We are not an overly affectionate family. We hug sideways. I don’t know why. But now we are gripping each other, all of us, sliding our feet over soft carpet. Ronny coughs the first audible sounds of grief, and his body shakes.


“Mother,” he says. “Mother.”


Grandma wears a powder-blue gown with lacy cuffs that fall over slender, folded hands, hands like mine. I cannot take my eyes off her. I do not see life or death in her face. I think of an April day 20 years before, of blossoming dogwoods and lacy azaleas, of perfumed air and Grandma’s words as I stroll alongside her.

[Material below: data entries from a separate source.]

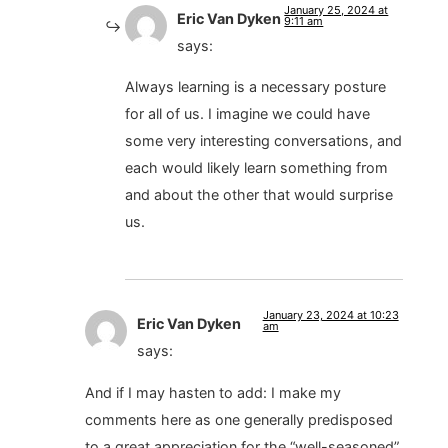
January 25, 2024 at
Eric Van Dyken
9:11 am
says:
Always learning is a necessary posture
for all of us. I imagine we could have
some very interesting conversations, and
each would likely learn something from
and about the other that would surprise
us.
January 23, 2024 at 10:23
Eric Van Dyken
am
says:
And if I may hasten to add: I make my
comments here as one generally predisposed
to a great appreciation for the “well-seasoned”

“It sure has been a pretty spring,” she says. “I can’t remember a spring as pretty as this.”

Grandma and One of Her Babies, Me and One of Mine. Herman Park, Goldsboro, NC.

*** 

Kristin Davis is a writer who lives in Spotsylvania, Virginia. She penned her first story at age 6 in a 10-cent spiral notebook her mom bought too many of because they were on sale. Kristin spent more than 15 years as a newspaper reporter covering stories from town halls to military bases around the world. She works as communications director for a national service dog nonprofit, edits essays for a nonprofit newsroom, and still writes in a spiral notebook whenever she has time.